→ EXERCISE DESCRIPTION:
Compute how many lines in the data below hold the word "Ngay", then report that number with nothing else.

(EXCERPTED RECORDS Opens)

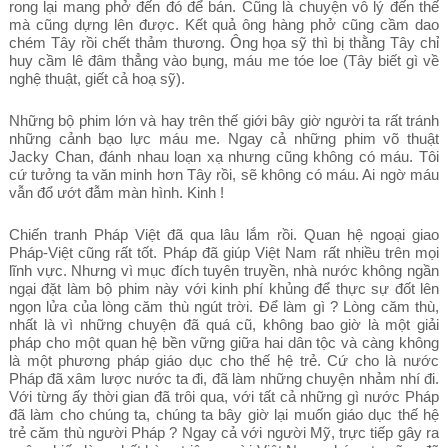
rong lại mang phở đến đó để bán. Cũng là chuyện vô lý đến thế
mà cũng dựng lên được. Kết quả ông hàng phở cũng cầm dao
chém Tây rồi chết thảm thương. Ông họa sỹ thì bị thằng Tây chỉ
huy cầm lê đâm thẳng vào bụng, máu me tóe loe (Tây biết gì về
nghệ thuật, giết cả hoạ sỹ).
Những bộ phim lớn và hay trên thế giới bây giờ người ta rất tránh
những cảnh bạo lực máu me. Ngay cả những phim võ thuật
Jacky Chan, đánh nhau loạn xạ nhưng cũng không có máu. Tôi
cứ tưởng ta văn minh hơn Tây rồi, sẽ không có máu. Ai ngờ máu
vẫn đổ ướt đẫm màn hình. Kinh !
Chiến tranh Pháp Việt đã qua lâu lắm rồi. Quan hệ ngoại giao
Pháp-Việt cũng rất tốt. Pháp đã giúp Việt Nam rất nhiều trên mọi
lĩnh vực. Nhưng vì mục đích tuyên truyền, nhà nước không ngần
ngại đặt làm bộ phim này với kinh phí khủng để thực sự đốt lên
ngọn lửa của lòng căm thù ngút trời. Để làm gì ? Lòng căm thù,
nhất là vì những chuyện đã quá cũ, không bao giờ là một giải
pháp cho một quan hệ bền vững giữa hai dân tộc và càng không
là một phương pháp giáo dục cho thế hệ trẻ. Cứ cho là nước
Pháp đã xâm lược nước ta đi, đã làm những chuyện nhảm nhí đi.
Với từng ấy thời gian đã trôi qua, với tất cả những gì nước Pháp
đã làm cho chúng ta, chúng ta bây giờ lại muốn giáo dục thế hệ
trẻ căm thù người Pháp ? Ngay cả với người Mỹ, trực tiếp gây ra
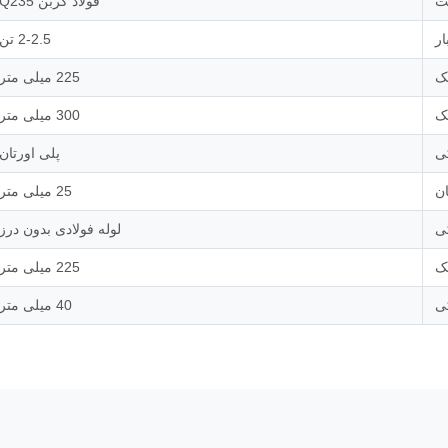
ت
فولاد کربن Q235
ر
2-2.5 تن
ک
225 میلی متر
ک
300 میلی متر
کی
پلی اورتان
ن
25 میلی متر
ی
لوله فولادی بدون درز
ک
225 میلی متر
ی
40 میلی متر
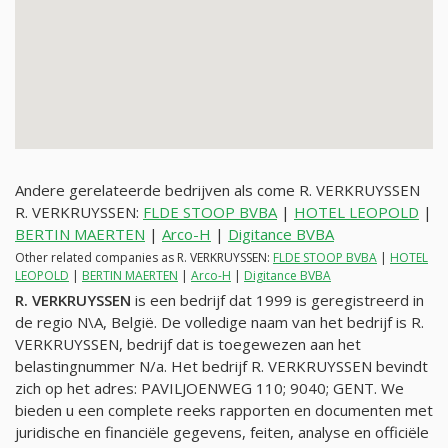
Andere gerelateerde bedrijven als come R. VERKRUYSSEN
R. VERKRUYSSEN:
FLDE STOOP BVBA
|
HOTEL LEOPOLD
|
BERTIN MAERTEN
|
Arco-H
|
Digitance BVBA
Other related companies as R. VERKRUYSSEN:
FLDE STOOP BVBA
|
HOTEL
LEOPOLD
|
BERTIN MAERTEN
|
Arco-H
|
Digitance BVBA
R. VERKRUYSSEN
is een bedrijf dat 1999 is geregistreerd in
de regio N\A, België. De volledige naam van het bedrijf is R.
VERKRUYSSEN, bedrijf dat is toegewezen aan het
belastingnummer
N/a
. Het bedrijf R. VERKRUYSSEN bevindt
zich op het adres: PAVILJOENWEG 110; 9040; GENT. We
bieden u een complete reeks rapporten en documenten met
juridische en financiële gegevens, feiten, analyse en officiële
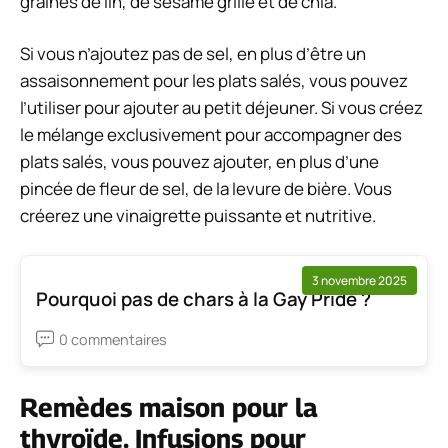
graines de lin, de sésame grillé et de chia.
Si vous n’ajoutez pas de sel, en plus d’être un
assaisonnement pour les plats salés, vous pouvez
l’utiliser pour ajouter au petit déjeuner. Si vous créez
le mélange exclusivement pour accompagner des
plats salés, vous pouvez ajouter, en plus d’une
pincée de fleur de sel, de la levure de bière. Vous
créerez une vinaigrette puissante et nutritive.
3 novembre 2025
Pourquoi pas de chars à la Gay Pride ?
0 commentaires
Remèdes maison pour la
thyroïde. Infusions pour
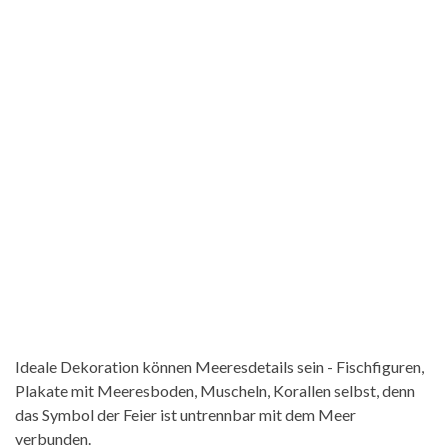
Ideale Dekoration können Meeresdetails sein - Fischfiguren,
Plakate mit Meeresboden, Muscheln, Korallen selbst, denn
das Symbol der Feier ist untrennbar mit dem Meer
verbunden.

(EXCERPTED RECORDS Closes)

→ THE ANSWER:
2